Il aimerait entre autres qu'on sache que, malgré tout ce qui a été raconté à ce sujet, il n'a jamais été en guerre avec son ancien coéquipier Alex Kovalev.
«C'est un truc qui m'a toujours un peu agacé... Je n'ai jamais compris tous ces gens qui se permettaient de commenter toutes les situations même s'ils ne savaient absolument rien de ce qui se passait dans notre vestiaire», a-t-il déclaré, hier matin.
«Parfois, les joueurs n'ont pas la même façon d'agir devant les journalistes et devant leurs coéquipiers. Je peux vous assurer que nous n'avons jamais eu de problèmes avec Alex. Il a été un très bon coéquipier durant toutes ces années. Pour des raisons obscures, on lui reproche souvent de ne pas être un bon coéquipier.
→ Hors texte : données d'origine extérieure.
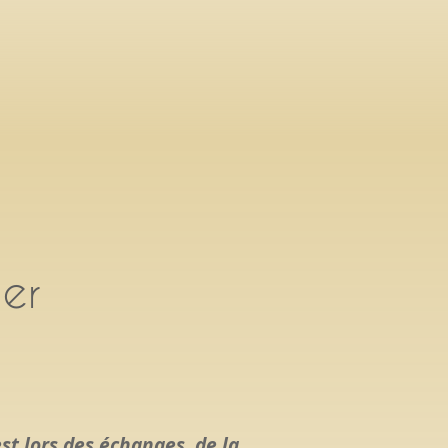
er
est lors des échanges, de la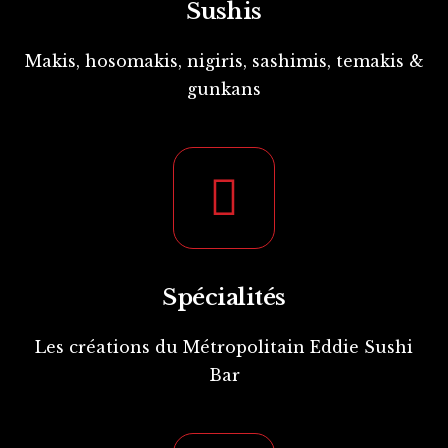
Sushis
Makis, hosomakis, nigiris, sashimis, temakis &
gunkans
Spécialités
Les créations du Métropolitain Eddie Sushi
Bar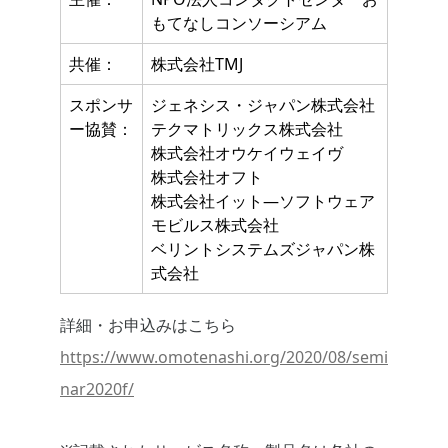
もてなしコンソーシアム
共催：
株式会社TMJ
スポンサ
ジェネシス・ジャパン株式会社
ー協賛：
テクマトリックス株式会社
株式会社オウケイウェイヴ
株式会社オフト
株式会社イット―ソフトウェア
モビルス株式会社
ベリントシステムズジャパン株
式会社
詳細・お申込みはこちら
https://www.omotenashi.org/2020/08/semi
nar2020f/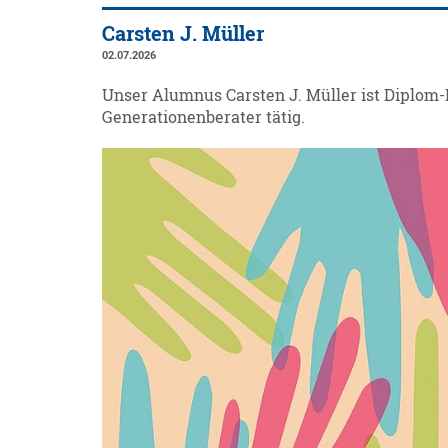
Carsten J. Müller
02.07.2026
Unser Alumnus Carsten J. Müller ist Diplom-
Generationenberater tätig.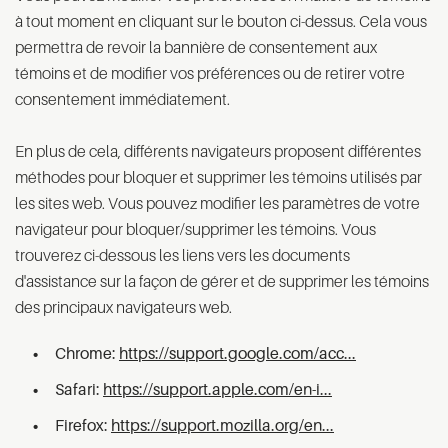
à tout moment en cliquant sur le bouton ci-dessus. Cela vous
permettra de revoir la bannière de consentement aux
témoins et de modifier vos préférences ou de retirer votre
consentement immédiatement.
En plus de cela, différents navigateurs proposent différentes
méthodes pour bloquer et supprimer les témoins utilisés par
les sites web. Vous pouvez modifier les paramètres de votre
navigateur pour bloquer/supprimer les témoins. Vous
trouverez ci-dessous les liens vers les documents
d'assistance sur la façon de gérer et de supprimer les témoins
des principaux navigateurs web.
Chrome:
https://support.google.com/acc...
Safari:
https://support.apple.com/en-i...
Firefox:
https://support.mozilla.org/en...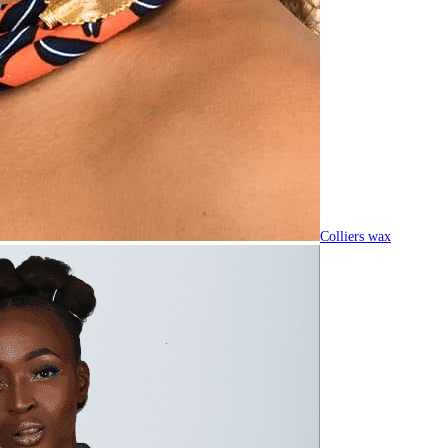
Colliers wax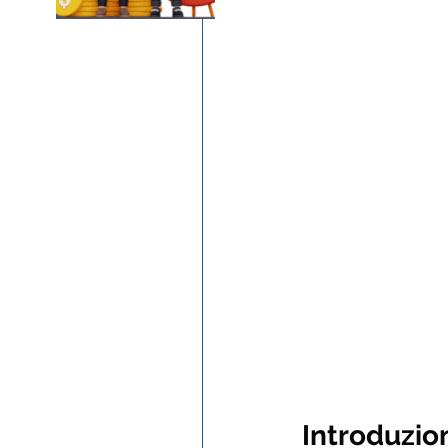
Introduzio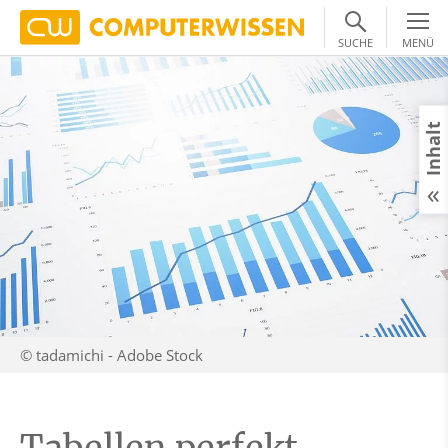
SUCHE
MENÜ
Inhalt
© tadamichi - Adobe Stock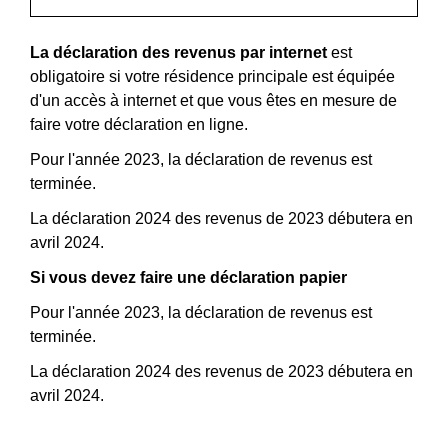
La déclaration des revenus par internet
est
obligatoire si votre résidence principale est équipée
d'un accès à internet et que vous êtes en mesure de
faire votre déclaration en ligne.
Pour l'année 2023, la déclaration de revenus est
terminée.
La déclaration 2024 des revenus de 2023 débutera en
avril 2024.
Si vous devez faire une déclaration papier
Pour l'année 2023, la déclaration de revenus est
terminée.
La déclaration 2024 des revenus de 2023 débutera en
avril 2024.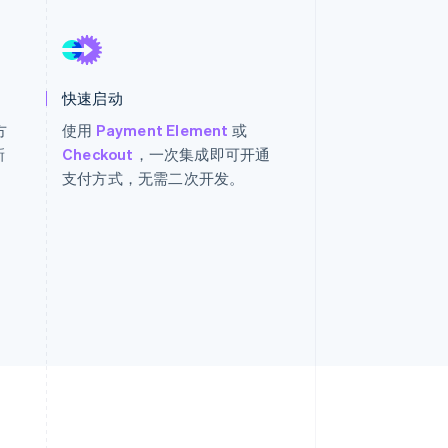
Stripe Sessions 2026
了解 Stripe 如何为 AI 构
快速启动
建经济基础设施。
立即观看
方
使用
Payment Element
或
新
Checkout
，一次集成即可开通
支付方式，无需二次开发。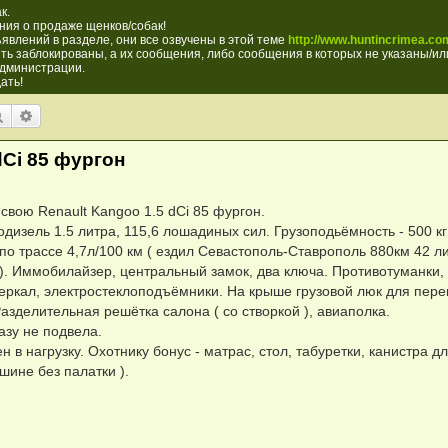
к.
ия о продаже щенков/собак!
явлений в разделе, они все озвучены в этой теме
http://www.huntincrimea.com
ть заблокированы, а их сообщения, либо сообщения в которых не указаны/или
администрации.
ать!
Поиск
Расширенный поиск
dCi 85 фургон
вою Renault Kangoo 1.5 dCi 85 фургон.
дизель 1.5 литра, 115,6 лошадиных сил. Грузоподьёмность - 500 кг 
 по трассе 4,7л/100 км ( ездил Севастополь-Ставрополь 880км 42 лит
ок ). Иммобилайзер, центральный замок, два ключа. Противотуманки
 зеркал, электростеклоподъёмники. На крыше грузовой люк для пере
азделительная решётка салона ( со створкой ), авиаполка.
азу не подвела.
 в нагрузку. Охотнику бонус - матрас, стол, табуретки, канистра д
шине без палатки ).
Je ne sais vraiment pas d'où proviennent toutes ces histoires.»
Koïvu se dit heureux à Anaheim, dans une ville où on entend rarement des «histoires» sur ses coéquipiers lorsqu'on quitte l'aréna.
Même à l'aréna, il y a de ces matins où ça ne brasse vraiment pas beaucoup.
Hier, par exemple, seulement deux journalistes - canadiens - se sont rendus au Honda Center pour assister à la séance de patinage facultative des Ducks. La presse californienne était retenue ailleurs.
«Ici, grâce la météo, je ne vis jamais une seule mauvaise journée.»
L'attaquant finlandais de 35 ans est rentré chez lui en fin d'avant-midi, parfaitement incognito.
«La popularité des Canadiens ne m'empêchait pas de sortir quand j'étais à Montréal. Je m'étais habitué à vivre avec l'idée que je serais reconnu par des gens partout où j'allais. Ce n'est pas le cas ici. Faire des sorties en famille en toute quiétude, c'est possible.»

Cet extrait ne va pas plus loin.